• [What the exercise asks]: Count every line in the records below that contains the string "Orange". Report that number alone.

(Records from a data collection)

───

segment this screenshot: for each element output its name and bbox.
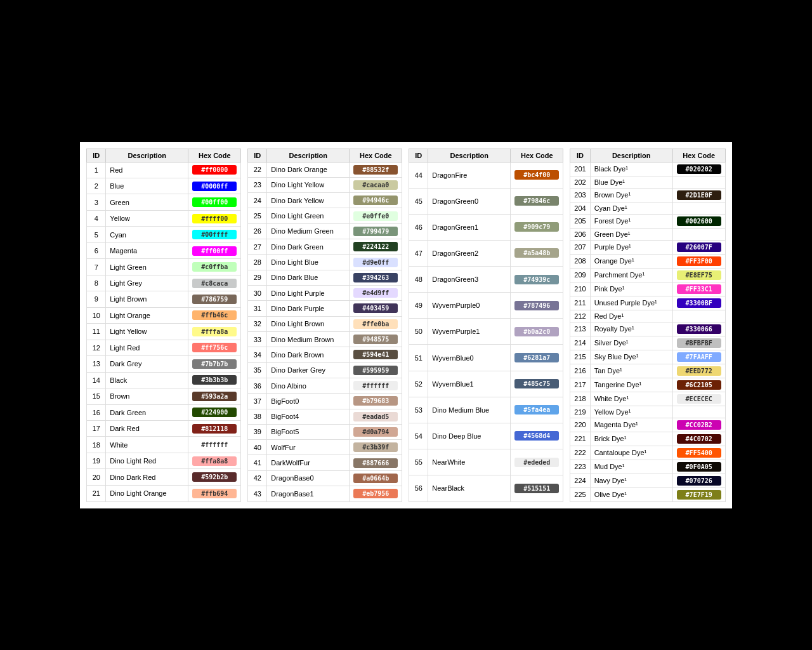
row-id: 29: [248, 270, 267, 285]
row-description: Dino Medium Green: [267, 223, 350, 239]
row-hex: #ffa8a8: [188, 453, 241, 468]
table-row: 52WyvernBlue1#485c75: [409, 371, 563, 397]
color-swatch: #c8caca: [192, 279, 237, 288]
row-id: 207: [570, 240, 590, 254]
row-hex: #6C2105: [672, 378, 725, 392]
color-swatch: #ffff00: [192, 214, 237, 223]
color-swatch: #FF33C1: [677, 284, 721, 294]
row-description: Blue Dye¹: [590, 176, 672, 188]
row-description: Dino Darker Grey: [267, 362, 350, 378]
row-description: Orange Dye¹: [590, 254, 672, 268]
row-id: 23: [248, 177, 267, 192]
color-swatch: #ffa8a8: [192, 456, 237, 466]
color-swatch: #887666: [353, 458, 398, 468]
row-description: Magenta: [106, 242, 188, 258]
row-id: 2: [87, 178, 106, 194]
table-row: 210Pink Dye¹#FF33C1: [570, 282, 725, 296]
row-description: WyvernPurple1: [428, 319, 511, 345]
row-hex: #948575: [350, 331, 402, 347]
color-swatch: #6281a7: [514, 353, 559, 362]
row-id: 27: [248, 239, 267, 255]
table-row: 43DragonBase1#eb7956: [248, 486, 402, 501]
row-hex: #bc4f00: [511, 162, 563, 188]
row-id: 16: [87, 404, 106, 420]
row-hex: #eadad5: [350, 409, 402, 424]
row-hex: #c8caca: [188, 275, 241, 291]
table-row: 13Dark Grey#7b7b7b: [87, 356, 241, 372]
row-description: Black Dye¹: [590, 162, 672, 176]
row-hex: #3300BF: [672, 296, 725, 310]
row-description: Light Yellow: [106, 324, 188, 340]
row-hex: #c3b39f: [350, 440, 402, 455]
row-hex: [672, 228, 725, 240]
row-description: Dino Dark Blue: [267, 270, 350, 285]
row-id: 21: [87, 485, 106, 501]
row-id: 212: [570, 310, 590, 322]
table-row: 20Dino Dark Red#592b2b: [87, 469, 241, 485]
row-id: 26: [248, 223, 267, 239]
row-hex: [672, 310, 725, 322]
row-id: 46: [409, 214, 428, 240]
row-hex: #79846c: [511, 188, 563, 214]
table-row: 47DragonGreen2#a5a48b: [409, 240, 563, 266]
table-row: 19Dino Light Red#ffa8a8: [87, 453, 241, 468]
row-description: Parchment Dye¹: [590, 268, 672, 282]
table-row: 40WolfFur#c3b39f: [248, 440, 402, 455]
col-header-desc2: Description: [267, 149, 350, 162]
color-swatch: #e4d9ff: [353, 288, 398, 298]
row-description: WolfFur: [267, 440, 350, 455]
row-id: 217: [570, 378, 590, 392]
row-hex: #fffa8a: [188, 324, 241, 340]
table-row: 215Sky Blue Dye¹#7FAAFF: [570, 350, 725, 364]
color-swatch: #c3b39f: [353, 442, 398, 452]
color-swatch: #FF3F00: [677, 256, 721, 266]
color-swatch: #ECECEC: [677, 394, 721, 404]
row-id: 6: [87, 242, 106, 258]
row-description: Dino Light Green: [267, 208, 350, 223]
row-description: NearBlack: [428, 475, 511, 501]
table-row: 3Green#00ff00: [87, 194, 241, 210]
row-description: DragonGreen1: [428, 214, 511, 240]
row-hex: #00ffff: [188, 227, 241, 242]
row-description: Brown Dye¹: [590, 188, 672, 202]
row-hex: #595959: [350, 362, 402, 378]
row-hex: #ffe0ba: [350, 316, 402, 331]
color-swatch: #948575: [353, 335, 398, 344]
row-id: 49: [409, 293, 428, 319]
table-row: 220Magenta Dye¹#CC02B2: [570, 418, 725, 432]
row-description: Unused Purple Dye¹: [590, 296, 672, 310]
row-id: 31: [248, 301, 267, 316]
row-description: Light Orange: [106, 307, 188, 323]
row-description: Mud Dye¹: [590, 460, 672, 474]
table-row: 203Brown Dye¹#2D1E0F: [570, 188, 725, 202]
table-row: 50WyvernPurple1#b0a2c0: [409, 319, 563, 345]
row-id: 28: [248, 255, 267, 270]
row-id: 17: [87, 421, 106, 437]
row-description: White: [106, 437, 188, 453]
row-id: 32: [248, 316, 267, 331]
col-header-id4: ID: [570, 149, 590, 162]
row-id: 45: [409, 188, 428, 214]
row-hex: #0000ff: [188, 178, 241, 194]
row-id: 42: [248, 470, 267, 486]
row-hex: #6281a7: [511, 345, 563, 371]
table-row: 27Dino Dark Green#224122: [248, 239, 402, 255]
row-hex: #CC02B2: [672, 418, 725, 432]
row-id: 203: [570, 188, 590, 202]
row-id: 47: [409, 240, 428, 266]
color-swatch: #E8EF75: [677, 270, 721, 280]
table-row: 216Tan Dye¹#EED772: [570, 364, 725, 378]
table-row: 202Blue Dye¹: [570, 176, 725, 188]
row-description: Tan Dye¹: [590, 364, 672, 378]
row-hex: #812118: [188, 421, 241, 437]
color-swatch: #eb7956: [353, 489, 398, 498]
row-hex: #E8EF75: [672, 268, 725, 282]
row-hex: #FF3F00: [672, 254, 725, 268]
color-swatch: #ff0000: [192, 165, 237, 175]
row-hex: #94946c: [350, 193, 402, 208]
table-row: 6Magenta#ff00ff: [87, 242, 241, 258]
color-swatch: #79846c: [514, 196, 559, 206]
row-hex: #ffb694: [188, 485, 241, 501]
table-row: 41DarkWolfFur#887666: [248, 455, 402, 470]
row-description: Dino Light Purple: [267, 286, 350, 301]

───

• [Solved problem]: 2